Thursday, April 25, 2024
In BriefScots Professor wins UK-wide short story competition

Scots Professor wins UK-wide short story competition

A SCOTS Professor has won a UK-wide short story competition with her work on love, marriage and beyond.

Kirsty Gunn, Professor of Creative Writing at the University of Dundee, came first the Edge Hill Short Story Prize 2015 for her collection ‘Infidelities’.

Professor Gunn was one of six authors shortlisted for the prize, which was presented at a ceremony in London last night. Her collection was praised by judges for its haunting imagery and the beauty of its style.

Professor Gunn will receive £5,000 for winning the award
Professor Gunn will receive £5,000 for winning the award

 

Now in its ninth year, the Edge Hill Prize is the only UK award that recognises excellence in a published collection of short stories and sees established names compete with relative newcomers for up to £6500 in cash prizes. Professor Gunn will receive £5000 for winning the main award.

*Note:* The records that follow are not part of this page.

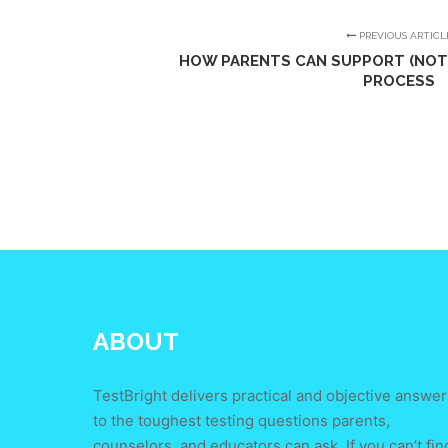
PREVIOUS ARTICL
HOW PARENTS CAN SUPPORT (NOT 
PROCESS
ABOUT
TestBright delivers practical and objective answer
to the toughest testing questions parents,
counselors, and educators can ask. If you can’t fin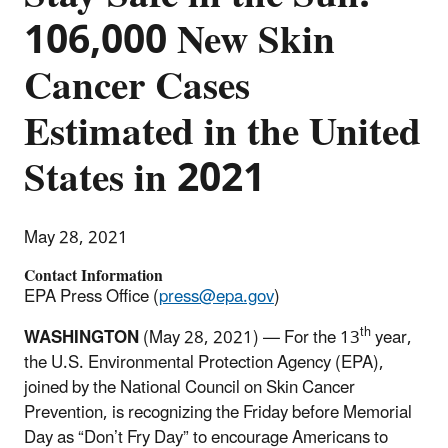
106,000 New Skin
Cancer Cases
Estimated in the United
States in 2021
May 28, 2021
Contact Information
EPA Press Office (
press@epa.gov
)
th
WASHINGTON
(May 28, 2021) — For the 13
year,
the U.S. Environmental Protection Agency (EPA),
joined by the National Council on Skin Cancer
Prevention, is recognizing the Friday before Memorial
Day as “Don’t Fry Day” to encourage Americans to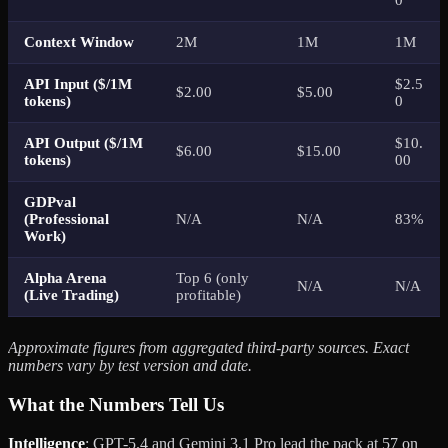
Context Window
2M
1M
1M
API Input ($/1M
$2.5
$2.00
$5.00
tokens)
0
API Output ($/1M
$10.
$6.00
$15.00
tokens)
00
GDPval
(Professional
N/A
N/A
83%
Work)
Alpha Arena
Top 6 (only
N/A
N/A
(Live Trading)
profitable)
Approximate figures from aggregated third-party sources. Exact
numbers vary by test version and date.
What the Numbers Tell Us
Intelligence
: GPT-5.4 and Gemini 3.1 Pro lead the pack at 57 on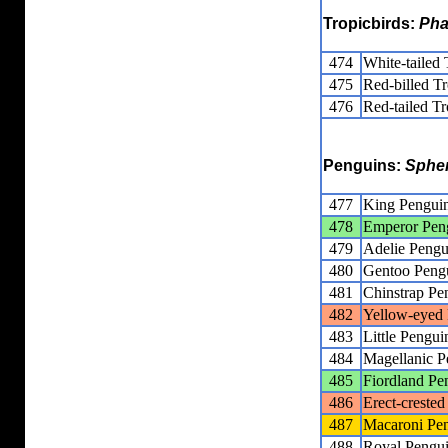
Tropicbirds:
Pha
474
White-tailed 
475
Red-billed Tr
476
Red-tailed Tr
Penguins:
Sphe
477
King Pengui
478
Emperor Pen
479
Adelie Pengu
480
Gentoo Peng
481
Chinstrap Pe
482
Yellow-eyed
483
Little Pengui
484
Magellanic P
485
Fiordland Pe
486
Erect-creste
487
Macaroni Pe
488
Royal Pengu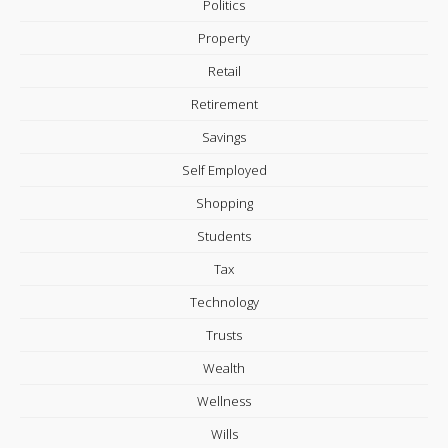
Politics
Property
Retail
Retirement
Savings
Self Employed
Shopping
Students
Tax
Technology
Trusts
Wealth
Wellness
Wills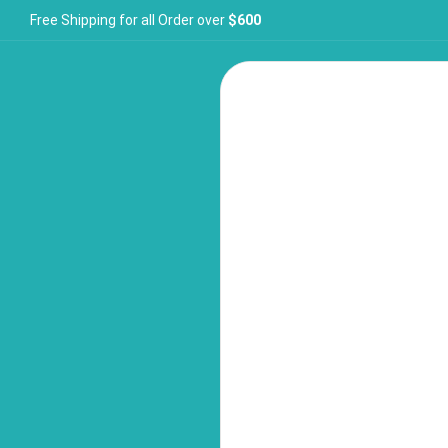
Free Shipping for all Order over
$600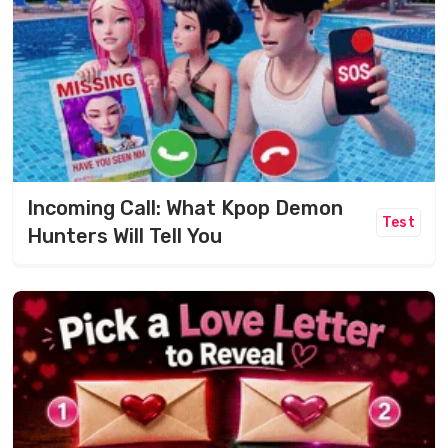
Incoming Call: What Kpop Demon
Test
Hunters Will Tell You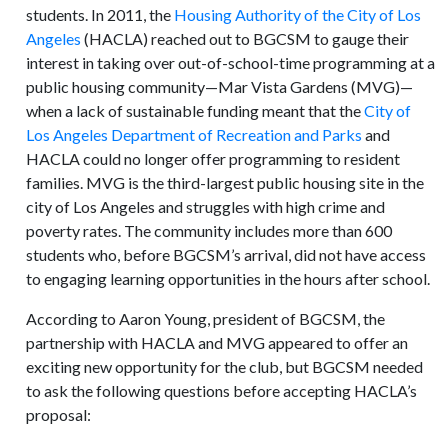
students. In 2011, the
Housing Authority of the City of Los
Angeles
(HACLA) reached out to BGCSM to gauge their
interest in taking over out-of-school-time programming at a
public housing community—Mar Vista Gardens (MVG)—
when a lack of sustainable funding meant that the
City of
Los Angeles Department of Recreation and Parks
and
HACLA could no longer offer programming to resident
families. MVG is the third-largest public housing site in the
city of Los Angeles and struggles with high crime and
poverty rates. The community includes more than 600
students who, before BGCSM’s arrival, did not have access
to engaging learning opportunities in the hours after school.
According to Aaron Young, president of BGCSM, the
partnership with HACLA and MVG appeared to offer an
exciting new opportunity for the club, but BGCSM needed
to ask the following questions before accepting HACLA’s
proposal: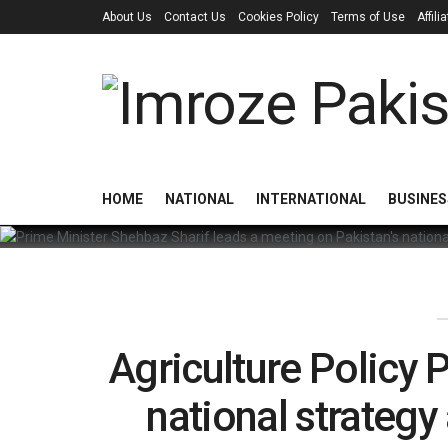
About Us
Contact Us
Cookies Policy
Terms of Use
Affil
HOME
NATIONAL
INTERNATIONAL
BUSINES
Agriculture Policy
national strategy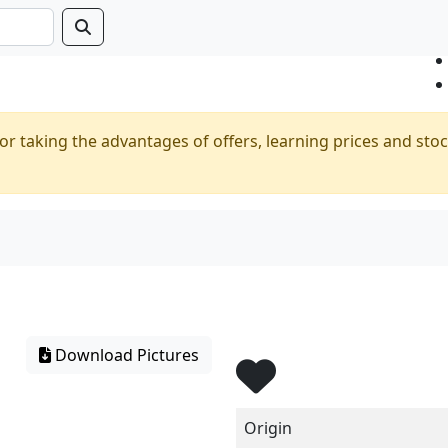
or taking the advantages of offers, learning prices and stoc
Download Pictures
Origin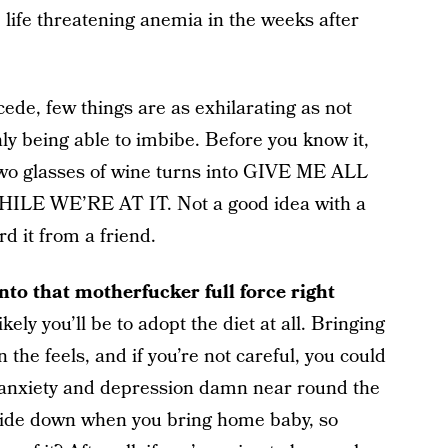
ife threatening anemia in the weeks after
ncede, few things are as exhilarating as not
y being able to imbibe. Before you know it,
 two glasses of wine turns into GIVE ME ALL
 WE’RE AT IT. Not a good idea with a
rd it from a friend.
into that motherfucker full force right
kely you’ll be to adopt the diet at all. Bringing
the feels, and if you’re not careful, you could
 anxiety and depression damn near round the
pside down when you bring home baby, so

“It is a tremendous honour and surprise to be awarded the Edge Hill Prize,” said Professor Gunn. “I am absolutely delighted to have won this terrific prize – and join the line of past winners like John Burnside and Colm Toibin.”

Originally from New Zealand, Professor Gunn has written five works of fiction, including short stories and a collection of fragments and meditations.

Her work has been adapted for screen and stage and has attracted several awards, including Scottish Book of the Year 1997. In addition to winning the Edge Hill prize, she has also been shortlisted for the Frank O’Connor International Short Story Award.

Edge Hill Prize co-ordinator Dr Ailsa Cox said, “This shortlist shows the huge range and diversity of short story writing today, and how many risks writers are taking with the form, with stories based on, amongst other things, twitter fiction, autobiographical memories, oral history and role-playing games.

“All of these collections are winners. All contain powerful personal versions and test the language to its limits. In the end we chose Kirsty Gunn’s Infelicities for its haunting imagery and the beauty of its style. Sentence by sentence, Infidelities shows us the short story’s ability to take us straight to the heart of the mystery.”